Any discussion of the related art throughout this specification should in no way be considered as an admission that such art is widely known or forms part of the common general knowledge in the field.
Nanotube fabric layers and films are used in a plurality of electronic structures, and devices. For example, U.S. Pat. No. 8,217,490 to Bertin et al., incorporated herein by reference in its entirety, teaches methods of using nanotube fabric layers to realize nonvolatile devices such as, but not limited to, block switches, programmable resistive elements, and programmable logic devices. U.S. Pat. No. 7,365,632 to Bertin et al., incorporated herein by reference, teaches the use of such fabric layers and films within the fabrication of thin film nanotube based resistors. U.S. Pat.
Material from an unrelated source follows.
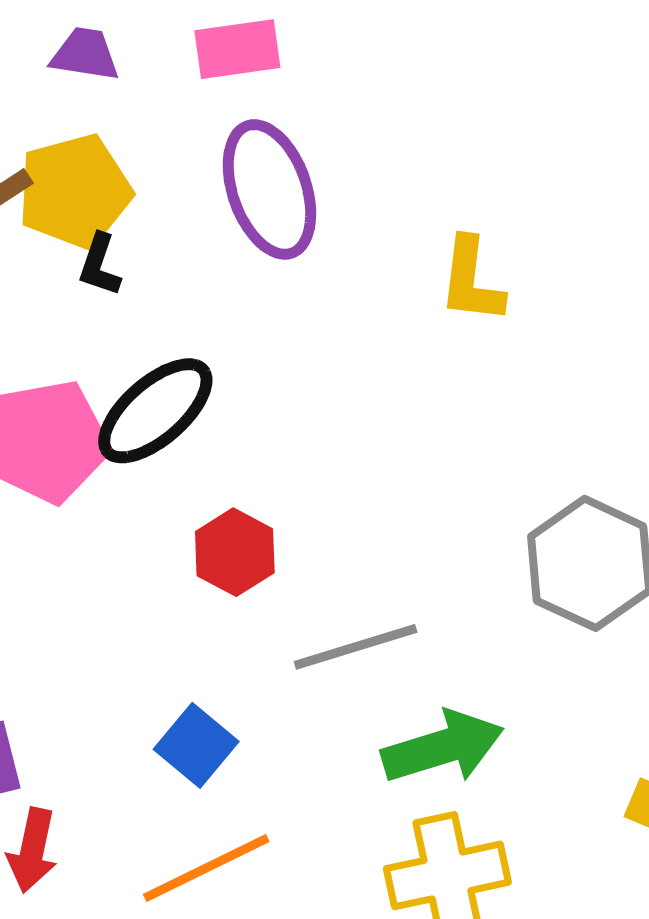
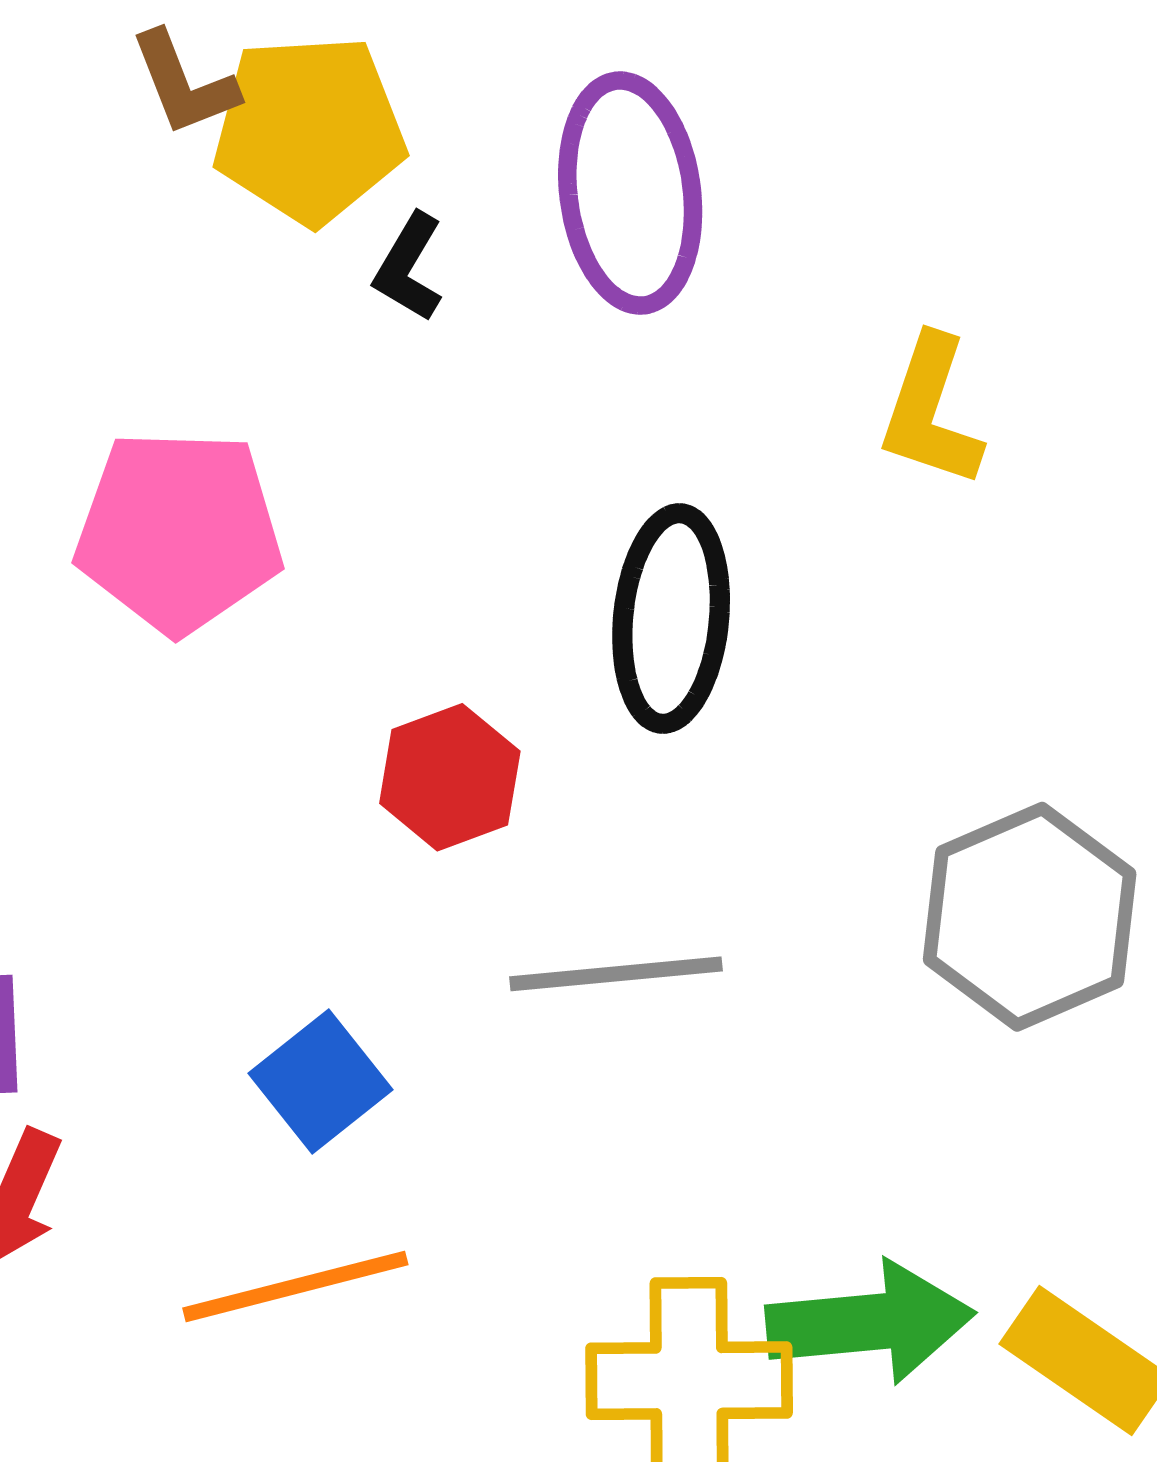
black L-shape: (100, 265) -> (409, 267), moved
black ellipse: (155, 411) -> (671, 619), moved, turned -55
green arrow: (443, 747) -> (870, 1323), moved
No. 7,927,992 to Ward et al., incorporated herein by reference in its entirety, teaches the use of such nanotube fabrics and films to form heat transfer elements within electronic devices and systems.
Through a variety of previously known techniques (described in more detail within the incorporated references) nanotube elements can be rendered conducting, non-conducting, or semi-conducting before or after the formation of a nanotube fabric layer or film, allowing such nanotube fabric layers and films to serve a plurality of functions within an electronic device or system. Further, in some cases the electrical conductivity of a nanotube fabric layer or film can be adjusted between two or more non-volatile states as taught in U.S. Pat. No. 7,781,862 to Bertin et al., incorporated herein by reference in its entirety, allowing for such nanotube fabric layers and films to be used as memory or logic elements within an electronic system.
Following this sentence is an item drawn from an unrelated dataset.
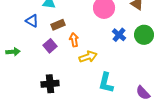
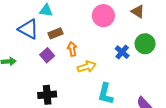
blue triangle: (32, 21) -> (28, 29), size x1.5
blue cross: (119, 35) -> (122, 52), moved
U.S. Pat. No. 7,335,395 to Ward et al., incorporated herein by reference in its entirety, teaches a plurality of methods for forming nanotube fabric layers and films on a substrate element using preformed nanotubes. The methods include, but are not limited to, spin coating (wherein a solution of nanotubes is deposited on a substrate which is then spun to evenly distribute said solution across the surface of said substrate), spray coating (wherein a plurality of nanotubes are suspended within an aerosol solution which is then dispersed over a substrate), and dip coating (wherein a plurality of nanotubes are suspended in a solution and a substrate element is lowered into the solution and then removed). Further, U.S. Pat. No. 7,375,369 to Sen et al., incorporated herein by reference in its entirety, and U.S. Pat. No. 7,666,382 to Ghenciu et al., incorporated herein by reference in its entirety, teach nanotube solutions well suited for forming a nanotube fabric layer over a substrate element via a spin coating process.
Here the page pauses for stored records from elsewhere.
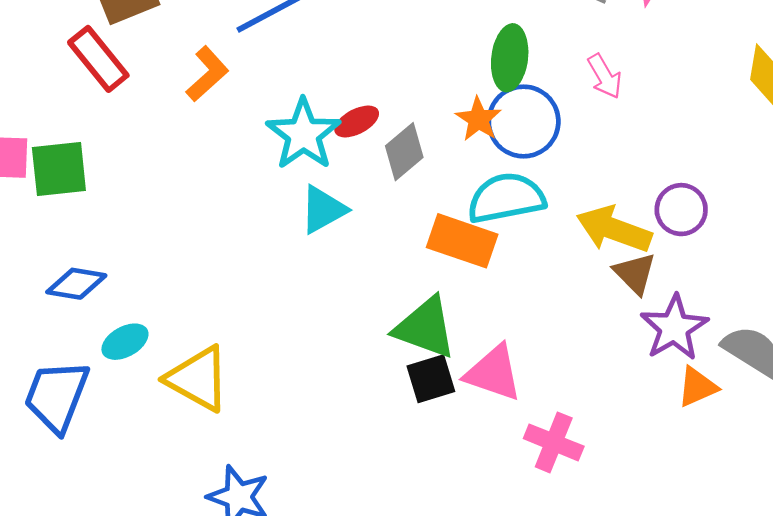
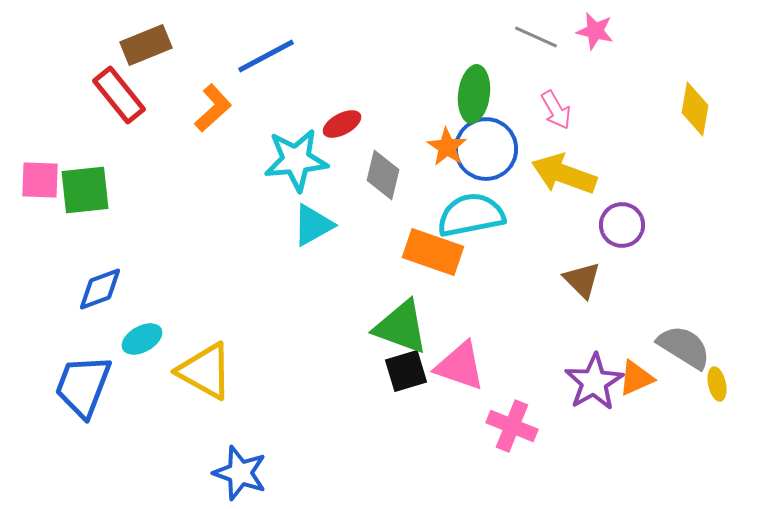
red ellipse: (357, 121) -> (342, 124), moved
cyan star: (303, 134) -> (296, 160), turned 30
gray diamond: (404, 152) -> (383, 175), turned -36
yellow arrow: (614, 229) -> (564, 174), moved
blue diamond: (76, 284) -> (100, 289), turned -30
purple star: (674, 328) -> (594, 382), moved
As the state of the art drives devices and structures that employ nanotube films and fabrics scale to smaller dimensions, there is a growing need for methods of adjusting or otherwise controlling the average length of nanotube elements—as well as the length distribution of nanotube elements—within nanotube fabrics and films. In this way, nanotube fabrics and films can be realized that are, in certain applications, more advantageous to scaling.